7th June: Paulson & Goldman politics

“Ask not what your country can do for you – ask what you can do for your country,” thundered John F Kennedy in his inaugural address. Hundreds of column inches have been devoted to former Goldman Sachs chairman and chief executive Hank Paulson’s nomination as US Treasury secretary. Hank will not be pleased by this largesse of newsprint.

For Hank, like Prince Charles, is a tree-hugger. He is chairman of The Nature Conservancy, an American environmental group. In deference to Hank’s green side, I will therefore keep my remarks brief.

Indisputably, Paulson’s tenure at the top of Goldman has been a success. Look at the rocketing share price, record profits and the breadth of the business. Detractors grumble about conflicts of interest. The Economist, for example, criticizes Goldman’s “metamorphosis from being chiefly an agent that represented clients to a principal that found it profitable, sometimes, to help others as well”. To me this is akin to gloating at an inch of cellulite on a friend’s finely honed thigh.
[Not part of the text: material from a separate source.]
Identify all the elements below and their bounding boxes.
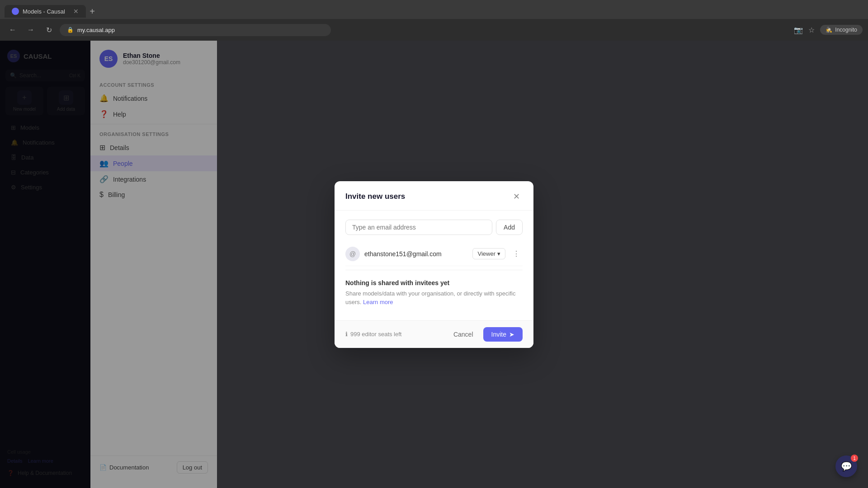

Don’t let’s forget that Mr Paulson’s job as CEO was not easy: keeping team Goldman together and the partnership spirit intact must have been challenging after the IPO in 1999.

More intriguing is why Paulson is leaving Goldman. It’s not about the opportunity. There are rumours that he was a candidate for the Treasury job before John Snow got it in 2003. And from what I read, there was an awful lot of huffing and puffing before Paulson accepted Bush’s proposal this time around. The Wall Street Journal reported that Paulson cancelled an invitation to have dinner with Bush in mid-April because he didn’t want the president to believe he would take the job. When Bush and Paulson did meet on May 20, Paulson was still prevaricating but relented the next day because, apparently, he felt he might have regrets.

 


“Is HP a bit of a PT?” I ask myself. His behaviour certainly resembles that of a pretty girl who can’t decide whether to sleep with an unprepossessing suitor. When Paulson didn’t go to Washington last time, Goldman Sachs lost both its then co-presidents, John Thornton and John Thain. How much longer would Hank’s number two, Lloyd Blankfein (responsible last year, some say, for 70% of the firm’s profits), have hung around? The inside story on this story is best summed up as: “It’s all about politics. Goldman politics, not Washington politics.”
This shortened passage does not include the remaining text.